Task | From the entries below, return exactly the lines beginning at the one that contains "Аренда гаража, паркинга" and ending at the one that contains "Низкие ставки по ипотеке с ежемесячным", both of them included, and only those lines.

(Provided material Opens)

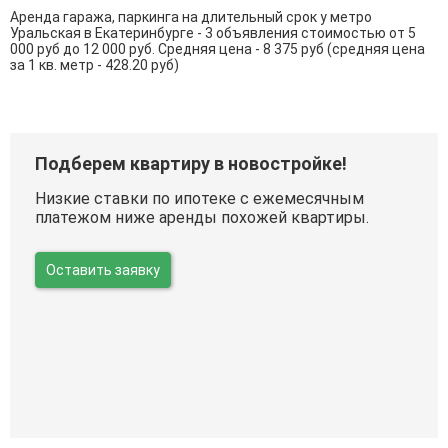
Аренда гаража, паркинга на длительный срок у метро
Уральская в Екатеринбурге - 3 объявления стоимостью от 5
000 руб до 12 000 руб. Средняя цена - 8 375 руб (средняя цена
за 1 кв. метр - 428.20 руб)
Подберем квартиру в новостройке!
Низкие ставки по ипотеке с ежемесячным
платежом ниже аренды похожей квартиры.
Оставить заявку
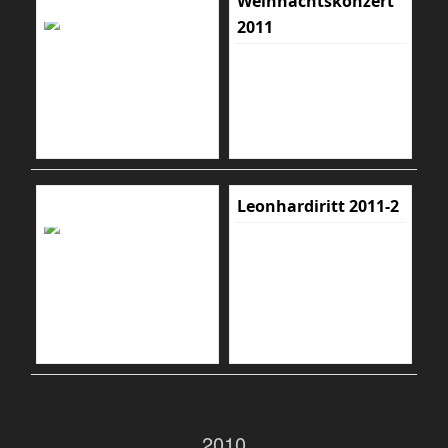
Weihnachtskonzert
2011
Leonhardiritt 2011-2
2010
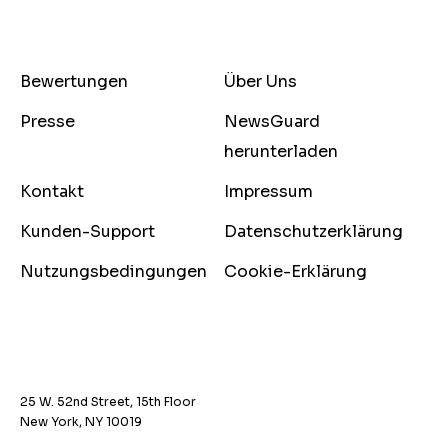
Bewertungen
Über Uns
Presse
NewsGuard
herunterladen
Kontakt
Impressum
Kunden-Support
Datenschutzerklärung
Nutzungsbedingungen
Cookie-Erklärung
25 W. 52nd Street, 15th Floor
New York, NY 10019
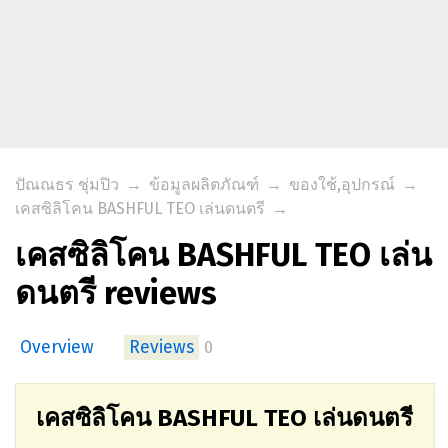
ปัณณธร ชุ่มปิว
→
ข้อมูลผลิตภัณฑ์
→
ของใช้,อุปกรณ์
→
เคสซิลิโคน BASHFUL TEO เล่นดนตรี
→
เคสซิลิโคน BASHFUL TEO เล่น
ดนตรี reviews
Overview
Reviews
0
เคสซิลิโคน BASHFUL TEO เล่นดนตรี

(Provided material Closes)
(Provided material Opens)

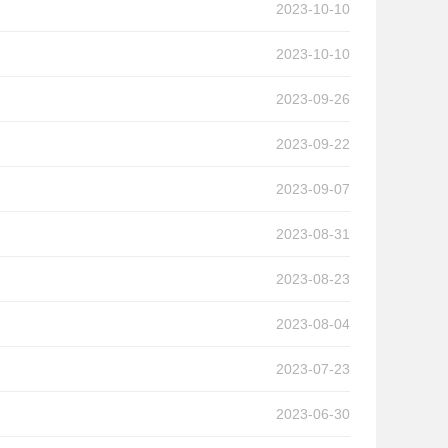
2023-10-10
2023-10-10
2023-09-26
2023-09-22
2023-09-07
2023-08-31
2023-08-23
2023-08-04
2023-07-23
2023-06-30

(Provided material Closes)

Result for this exercise |
Аренда гаража, паркинга на длительный срок у метро
Уральская в Екатеринбурге - 3 объявления стоимостью от 5
000 руб до 12 000 руб. Средняя цена - 8 375 руб (средняя цена
за 1 кв. метр - 428.20 руб)
Подберем квартиру в новостройке!
Низкие ставки по ипотеке с ежемесячным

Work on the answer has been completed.